La passion de Jeanne d’Arc relève de ce climat d’immobile vibration poétique. Le titre souligne ce caractère, c’est la « Passion », non le « Procès » de Jeanne d’Arc. […] C’est cette épaisseur, ce volume [du scénario], qui donne toute sa signification à la lenteur onirique ou plutôt hiératique du tempo : transposer en termes de durée, des valeurs d’éternité et de silence106.
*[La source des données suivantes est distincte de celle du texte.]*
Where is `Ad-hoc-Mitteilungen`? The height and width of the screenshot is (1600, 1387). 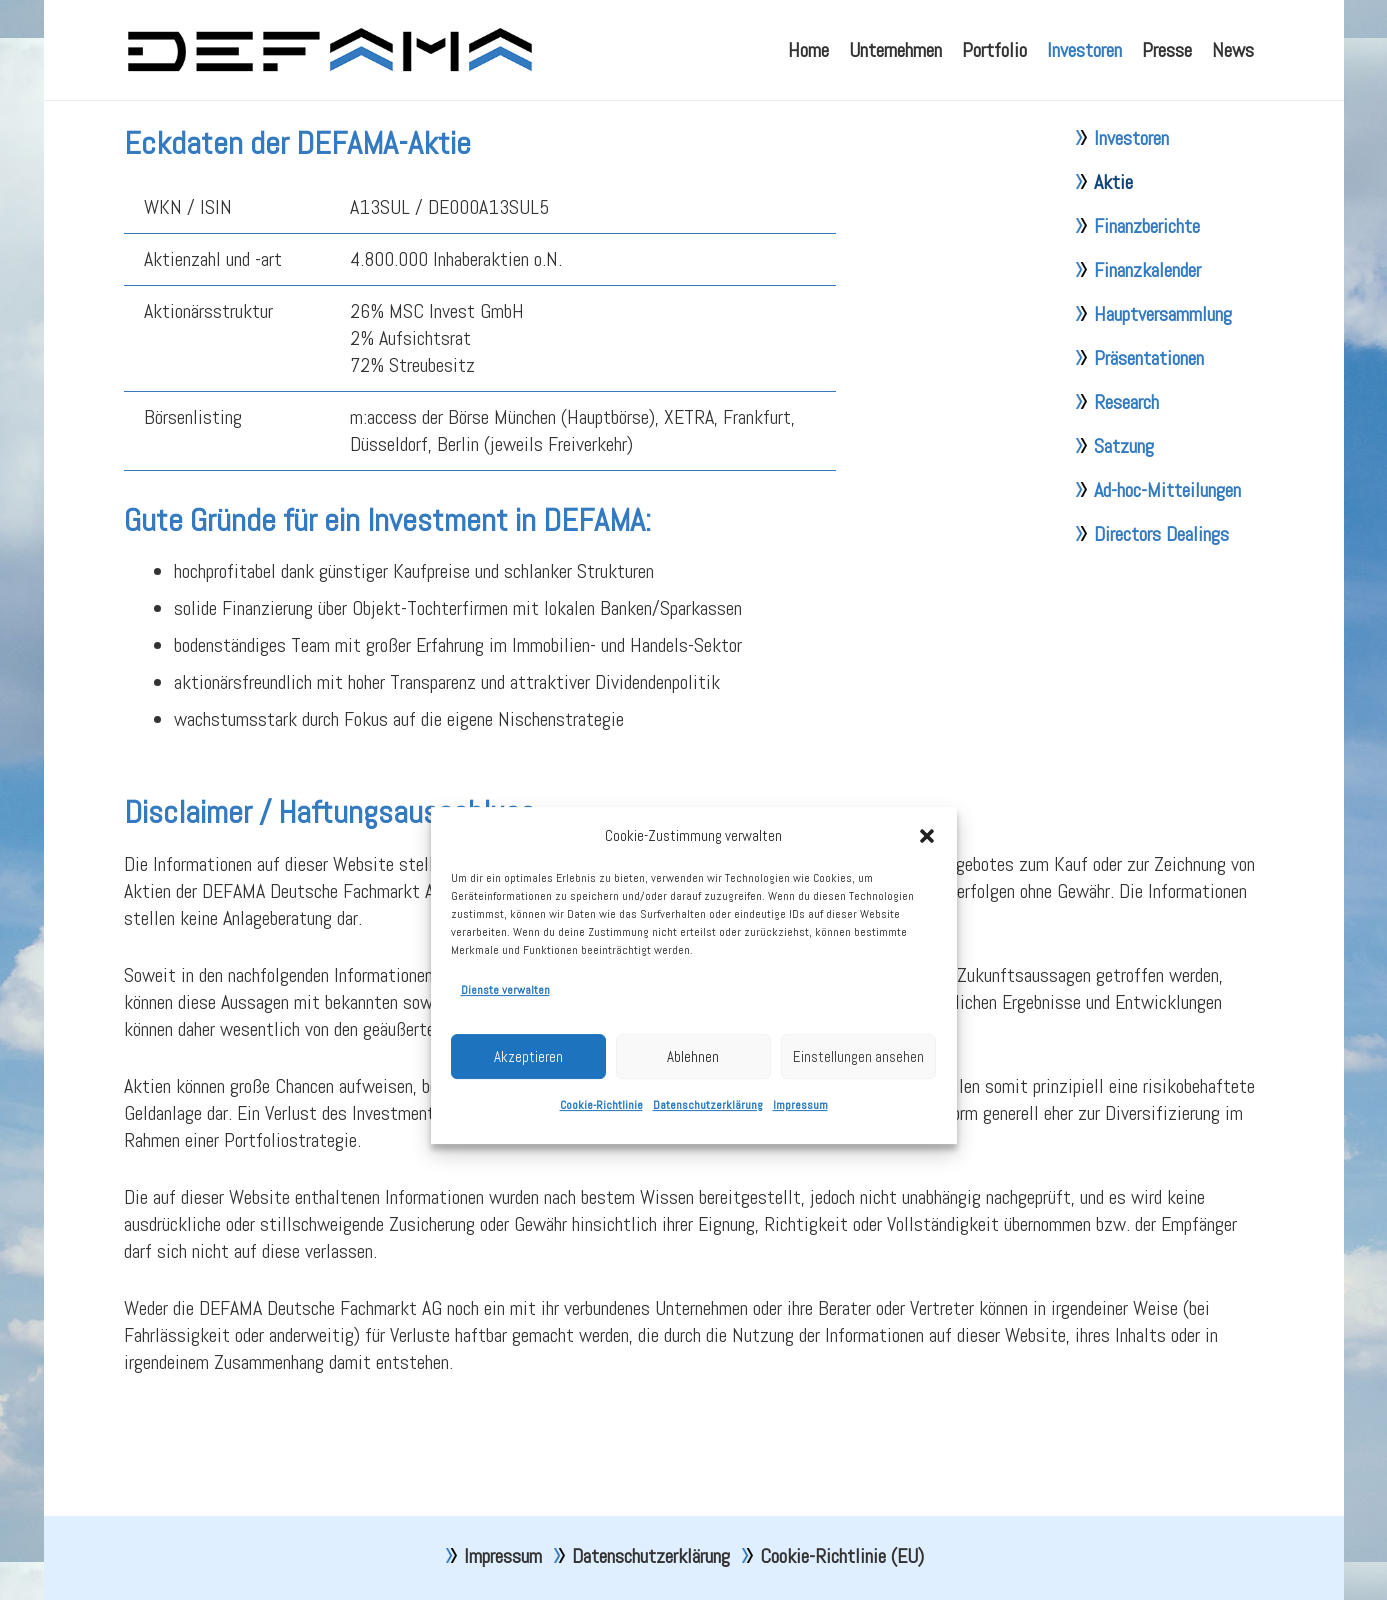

Le substitut souscrirait très certainement à une telle définition du film religieux : son insistance à condamner la précipitation avec laquelle Stracci fait le signe de croix au milieu d’une course effrénée l’atteste. Di Gennaro semblait attendre des tableaux vivants d’après Rosso Fiorentino et Pontormo, la suspension du temps nécessaire à l’élévation de l’âme. Ses griefs contre Pasolini s’expliquent autant par la parodie du kolossal biblique, instrument privilégié de la propagande catholique, que par un tempo et un rythme qui lui paraissent totalement inadaptés à un sujet sacré. Les séquences qui ne répondent pas aux codes implicites de l’art sacré sont incriminées : celles « dans lesquelles Stracci, filmé de façon à ce que sa course se transforme en fuite comique à la Larry Semon, fait deux fois le signe de croix devant un édicule sacré », tout comme les gags autour de l’illustration musicale des tableaux vivants.
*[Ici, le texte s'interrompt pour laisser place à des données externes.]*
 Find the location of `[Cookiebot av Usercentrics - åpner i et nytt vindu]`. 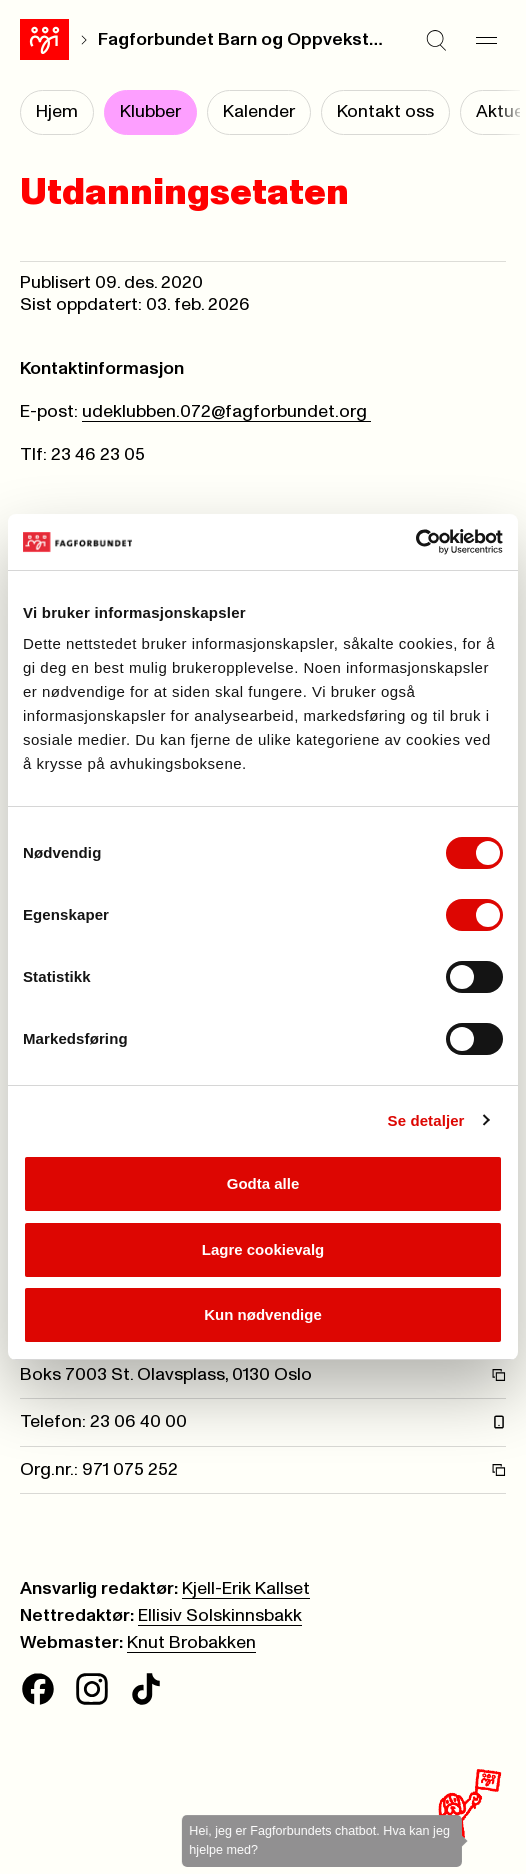

[Cookiebot av Usercentrics - åpner i et nytt vindu] is located at coordinates (415, 542).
Mais la lenteur et le silence attendus dépassent de très loin les conventions culturelles ou simplement le calme nécessaire au recueillement devant la manifestation du sacré. Amédée Ayfre l’exprime magnifiquement :

C’est que tout ici plonge dans le silence de l’âme.[…] Ses voix se sont tues et elle en est réduite maintenant, comme le dernier des hommes venant en ce monde, à interpréter

des signes ambigus, à deviner son Dieu au travers d’une croix d’ombre sur le sol, à croire en lui dans une hostie blanche et muette, à se laisser égarer aussi par le sourire trompeur d’un juge hypocrite. Mais elle sait rester fidèle dans les ténèbres à ce qu’elle a vu dans la Lumière et dans le silence de ses Voix, écouter les Voix du silence qui, avant d’être celles de l’art, sont celles de la foi107.
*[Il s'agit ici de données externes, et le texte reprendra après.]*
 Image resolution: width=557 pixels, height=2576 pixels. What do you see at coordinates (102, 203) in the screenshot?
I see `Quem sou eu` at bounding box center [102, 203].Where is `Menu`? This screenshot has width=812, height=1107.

Au procès de La Ricotta, il n’est pas question de foi, qui n’est ni une catégorie juridique ni une revendication de Pasolini. La protection pénale concerne la religion et le substitut évoque également le sentiment religieux d’une majorité d’Italiens. Le tribunal n’est pas le lieu de discuter des articulations toujours problématiques entre foi, religion, sentiment religieux et respect du sacré. Si Pasolini ne cesse de revendiquer son athéisme, il revendique tout autant sa volonté de défendre le sacré que le magistrat cherche à protéger. Comment, puisque tous s’accordent sur la nécessité de respecter le sacré, expliquer l’apparition du sacrilège ? On peut dès lors se demander ce que recouvrent ces catégories de sacré et de profane, jamais définies mais bien présentes dans le droit, à la fois incontournables et insuffisantes, et dont on peut finalement douter de la pertinence. A cela s’ajoute que cette opposition sacré-profane ne permet pas de saisir la cohérence de la pensée, de l’attitude et de l’œuvre de Pasolini devant le sacré et la religion. Condamnant à ne voir dans le magma de La Ricotta qu’un tissu de contradictions gratuitement provocatrices ou racoleuses comme le perçoivent – ou voudraient le faire croire – le substitut Di Gennaro puis les magistrats de la Cour de cassation, ce cadre de pensée n’éclaire que partiellement ce qui se joue au procès et dans le film lui-même.